Recently printing devices, such as an inkjet printer and an inkjet plotter, in which an inkjet recording method is adopted, are widely used in not only printers for general consumers but also industrial applications such as formation of an electronic circuit, fabrication of a color filter for a liquid crystal display, and fabrication of an organic EL display.
A liquid discharge head that discharges a liquid is mounted as a printing head in the inkjet printing device. Generally a thermal type and a piezoelectric type are well known in this kind of printing head. In the thermal type, a heater that is of pressurizing means is included in an ink channel filled with ink, the ink is heated and boiled by the heater to generate a bubble in the ink channel, the ink is pressurized by the bubble, and the ink is discharged as a liquid droplet through an ink discharge hole. In the piezoelectric type, a wall of the ink channel filled with the ink is partially flexed and displaced by a displacement element, the ink in the ink channel is mechanically pressurized, and the ink is discharged as the liquid droplet through the ink discharge hole.
A serial type and a line type are also well known in the liquid discharge head. In the serial type, recording is performed while the liquid discharge head is moved in a direction orthogonal to a recording medium conveying direction. In the line type, the recording is performed to the recording medium conveyed in a sub-scanning direction, while the liquid discharge head that is longer than the recording medium in a main scanning direction is fixed, or while a plurality of liquid discharge heads are arrayed such that a recording range becomes wider than the recording medium.
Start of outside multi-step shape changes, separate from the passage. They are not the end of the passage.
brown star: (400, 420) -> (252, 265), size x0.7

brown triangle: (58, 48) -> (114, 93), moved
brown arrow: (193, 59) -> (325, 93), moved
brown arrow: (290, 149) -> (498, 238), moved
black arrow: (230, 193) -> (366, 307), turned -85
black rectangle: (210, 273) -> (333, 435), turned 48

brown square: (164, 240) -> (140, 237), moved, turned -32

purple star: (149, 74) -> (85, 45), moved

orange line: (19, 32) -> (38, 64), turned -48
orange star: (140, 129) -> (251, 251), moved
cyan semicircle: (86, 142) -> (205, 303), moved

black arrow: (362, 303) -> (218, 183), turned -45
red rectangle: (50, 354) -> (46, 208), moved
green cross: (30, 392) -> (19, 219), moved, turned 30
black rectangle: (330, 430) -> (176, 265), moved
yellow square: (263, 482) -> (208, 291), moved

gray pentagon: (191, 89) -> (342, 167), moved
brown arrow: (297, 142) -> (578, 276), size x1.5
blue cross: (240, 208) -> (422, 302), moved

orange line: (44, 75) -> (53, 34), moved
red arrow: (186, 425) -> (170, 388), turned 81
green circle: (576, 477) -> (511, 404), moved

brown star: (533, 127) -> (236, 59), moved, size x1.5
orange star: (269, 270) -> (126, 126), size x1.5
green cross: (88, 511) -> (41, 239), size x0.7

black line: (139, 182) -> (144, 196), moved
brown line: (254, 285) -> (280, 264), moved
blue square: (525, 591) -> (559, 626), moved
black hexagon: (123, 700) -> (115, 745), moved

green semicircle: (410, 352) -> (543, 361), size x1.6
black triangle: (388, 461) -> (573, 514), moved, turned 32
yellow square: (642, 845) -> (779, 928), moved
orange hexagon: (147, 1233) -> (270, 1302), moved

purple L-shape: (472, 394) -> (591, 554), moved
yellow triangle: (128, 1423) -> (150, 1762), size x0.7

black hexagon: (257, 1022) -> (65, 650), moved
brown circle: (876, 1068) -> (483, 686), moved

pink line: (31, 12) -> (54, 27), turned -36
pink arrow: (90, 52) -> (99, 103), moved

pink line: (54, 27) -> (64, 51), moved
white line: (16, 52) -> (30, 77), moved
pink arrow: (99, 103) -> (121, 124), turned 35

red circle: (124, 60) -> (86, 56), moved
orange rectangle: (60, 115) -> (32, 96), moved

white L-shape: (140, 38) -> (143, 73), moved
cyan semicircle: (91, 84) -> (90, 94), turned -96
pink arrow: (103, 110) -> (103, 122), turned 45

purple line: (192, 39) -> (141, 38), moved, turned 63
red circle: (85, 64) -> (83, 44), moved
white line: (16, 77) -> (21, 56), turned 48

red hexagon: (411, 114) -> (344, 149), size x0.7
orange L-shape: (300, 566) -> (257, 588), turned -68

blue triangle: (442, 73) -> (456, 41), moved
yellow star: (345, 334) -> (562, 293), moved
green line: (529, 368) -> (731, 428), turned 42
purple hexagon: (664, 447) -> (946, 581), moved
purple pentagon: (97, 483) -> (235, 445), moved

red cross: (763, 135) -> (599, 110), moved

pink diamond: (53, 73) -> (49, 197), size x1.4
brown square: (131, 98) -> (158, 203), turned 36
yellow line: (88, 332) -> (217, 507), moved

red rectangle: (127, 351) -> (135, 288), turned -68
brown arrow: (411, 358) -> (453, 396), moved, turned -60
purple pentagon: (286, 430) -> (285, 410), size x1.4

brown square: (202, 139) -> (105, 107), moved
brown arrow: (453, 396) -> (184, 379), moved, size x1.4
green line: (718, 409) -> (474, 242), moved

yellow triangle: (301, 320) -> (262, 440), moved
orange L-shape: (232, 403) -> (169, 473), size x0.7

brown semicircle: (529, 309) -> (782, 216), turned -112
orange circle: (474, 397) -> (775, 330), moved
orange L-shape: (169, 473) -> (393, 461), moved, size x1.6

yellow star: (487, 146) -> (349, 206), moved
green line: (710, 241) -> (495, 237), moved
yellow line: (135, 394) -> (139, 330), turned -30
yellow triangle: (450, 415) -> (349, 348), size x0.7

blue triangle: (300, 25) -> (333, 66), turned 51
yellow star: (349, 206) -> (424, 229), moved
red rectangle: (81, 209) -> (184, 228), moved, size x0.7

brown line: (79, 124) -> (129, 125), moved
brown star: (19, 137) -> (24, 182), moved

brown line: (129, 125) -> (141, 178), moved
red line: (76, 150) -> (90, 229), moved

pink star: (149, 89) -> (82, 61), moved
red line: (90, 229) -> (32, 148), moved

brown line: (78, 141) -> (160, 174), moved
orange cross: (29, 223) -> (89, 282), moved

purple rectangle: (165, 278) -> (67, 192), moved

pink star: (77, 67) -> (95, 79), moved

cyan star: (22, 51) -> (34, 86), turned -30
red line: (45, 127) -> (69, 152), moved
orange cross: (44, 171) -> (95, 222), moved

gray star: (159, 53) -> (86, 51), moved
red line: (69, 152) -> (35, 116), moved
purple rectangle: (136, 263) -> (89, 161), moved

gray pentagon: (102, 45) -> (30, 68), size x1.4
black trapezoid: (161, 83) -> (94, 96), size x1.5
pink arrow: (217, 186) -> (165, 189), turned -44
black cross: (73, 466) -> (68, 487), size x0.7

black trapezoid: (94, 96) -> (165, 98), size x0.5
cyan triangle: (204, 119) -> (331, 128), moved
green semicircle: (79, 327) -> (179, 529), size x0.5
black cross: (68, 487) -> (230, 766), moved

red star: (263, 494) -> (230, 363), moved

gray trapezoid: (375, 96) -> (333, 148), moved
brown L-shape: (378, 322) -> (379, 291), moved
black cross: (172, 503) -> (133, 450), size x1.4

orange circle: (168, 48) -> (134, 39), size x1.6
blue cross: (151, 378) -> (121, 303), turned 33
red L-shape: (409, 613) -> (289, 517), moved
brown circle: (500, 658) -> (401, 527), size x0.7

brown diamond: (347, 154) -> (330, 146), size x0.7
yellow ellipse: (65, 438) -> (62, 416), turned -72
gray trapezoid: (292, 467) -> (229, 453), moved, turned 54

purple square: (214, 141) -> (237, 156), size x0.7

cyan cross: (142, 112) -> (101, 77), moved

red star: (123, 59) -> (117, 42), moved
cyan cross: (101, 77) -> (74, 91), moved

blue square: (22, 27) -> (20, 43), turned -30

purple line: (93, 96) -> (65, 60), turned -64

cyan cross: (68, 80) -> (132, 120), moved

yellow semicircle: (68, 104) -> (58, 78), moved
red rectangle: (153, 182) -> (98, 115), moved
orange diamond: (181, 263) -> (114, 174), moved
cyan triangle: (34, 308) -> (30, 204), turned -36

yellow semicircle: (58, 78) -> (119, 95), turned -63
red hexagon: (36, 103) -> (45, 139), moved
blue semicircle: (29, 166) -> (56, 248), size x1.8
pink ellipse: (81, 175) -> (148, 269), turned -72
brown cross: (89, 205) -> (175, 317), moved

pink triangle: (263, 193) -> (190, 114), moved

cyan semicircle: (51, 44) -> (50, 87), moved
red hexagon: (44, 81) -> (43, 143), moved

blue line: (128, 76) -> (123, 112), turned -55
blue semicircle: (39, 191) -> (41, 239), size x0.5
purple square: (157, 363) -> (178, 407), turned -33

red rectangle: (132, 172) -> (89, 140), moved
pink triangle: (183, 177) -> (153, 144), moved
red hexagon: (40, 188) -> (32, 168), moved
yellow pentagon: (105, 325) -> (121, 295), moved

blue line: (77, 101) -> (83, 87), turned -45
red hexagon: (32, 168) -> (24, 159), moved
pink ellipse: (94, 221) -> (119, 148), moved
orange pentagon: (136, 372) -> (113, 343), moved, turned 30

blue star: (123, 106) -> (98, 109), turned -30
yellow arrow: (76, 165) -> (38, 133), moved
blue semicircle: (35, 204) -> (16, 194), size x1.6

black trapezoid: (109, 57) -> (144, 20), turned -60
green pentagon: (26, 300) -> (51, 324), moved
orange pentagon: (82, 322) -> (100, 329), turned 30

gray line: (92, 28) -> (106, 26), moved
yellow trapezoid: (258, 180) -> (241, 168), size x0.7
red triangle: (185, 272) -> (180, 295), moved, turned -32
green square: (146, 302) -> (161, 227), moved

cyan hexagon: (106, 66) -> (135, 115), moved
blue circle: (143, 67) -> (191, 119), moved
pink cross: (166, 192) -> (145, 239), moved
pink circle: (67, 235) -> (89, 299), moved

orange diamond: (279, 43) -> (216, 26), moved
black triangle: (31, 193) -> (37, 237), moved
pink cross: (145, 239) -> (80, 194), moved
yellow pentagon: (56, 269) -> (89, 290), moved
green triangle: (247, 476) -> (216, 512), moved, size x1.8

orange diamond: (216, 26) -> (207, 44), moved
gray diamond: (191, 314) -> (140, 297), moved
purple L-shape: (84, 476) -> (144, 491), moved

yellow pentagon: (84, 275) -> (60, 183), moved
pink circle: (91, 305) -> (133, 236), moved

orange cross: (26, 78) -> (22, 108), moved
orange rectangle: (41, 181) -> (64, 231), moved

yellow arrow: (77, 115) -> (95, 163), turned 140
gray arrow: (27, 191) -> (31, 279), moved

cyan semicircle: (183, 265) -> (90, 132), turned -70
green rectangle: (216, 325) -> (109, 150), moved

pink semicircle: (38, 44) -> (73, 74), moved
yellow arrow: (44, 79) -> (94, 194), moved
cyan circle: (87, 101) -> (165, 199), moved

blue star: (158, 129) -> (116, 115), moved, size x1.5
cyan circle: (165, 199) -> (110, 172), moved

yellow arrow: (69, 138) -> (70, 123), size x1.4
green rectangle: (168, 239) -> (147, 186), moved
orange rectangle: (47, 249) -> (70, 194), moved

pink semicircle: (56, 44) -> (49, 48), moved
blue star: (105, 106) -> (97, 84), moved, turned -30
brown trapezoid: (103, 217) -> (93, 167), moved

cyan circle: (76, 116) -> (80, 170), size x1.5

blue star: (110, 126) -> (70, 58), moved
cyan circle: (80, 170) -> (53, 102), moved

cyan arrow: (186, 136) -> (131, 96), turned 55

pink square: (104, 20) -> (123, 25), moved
In the line type, it is not necessary to move the liquid discharge head unlike the serial type. Therefore, the line type has an advantage that high-speed recording can be performed.
In both the serial type liquid discharge head and the line type liquid discharge head, it is necessary to increase density of the liquid discharge hole, which is formed in the liquid discharge head to discharge the liquid droplet, in order to perform high-density recording.
Therefore, there is well known a liquid discharge head that is configured to stack a manifold, a flow channel member, and an actuator unit (for example, see Patent Document 1). The flow channel member includes an individual flow channel that connects the manifold and the liquid discharge hole through a common flow channel, a throttle, a liquid pressurizing chamber, and a communication passage. The actuator unit includes a plurality of displacement elements each of which is provided such that the liquid pressurizing chamber is covered therewith. In the liquid discharge head of Patent Document 1, a corns-section area of the communication passage is kept constant. The liquid pressurizing chambers that are connected to the plurality of liquid discharge holes are disposed in a matrix array, and the displacement element is provided in the actuator unit such that the liquid pressurizing chamber is covered therewith. The displacement element is displaced to discharge the liquid droplet through the liquid discharge hole connected to each liquid pressurizing chamber, and printing can be performed with resolution of 600 dpi in the main scanning direction. The flow channel member is made by stacking a plurality of metallic plates. In the piezoelectric actuator, a piezoelectric ceramic layer, a common electrode, a piezoelectric ceramic layer, and an individual electrode are sequentially stacked from the flow channel member side.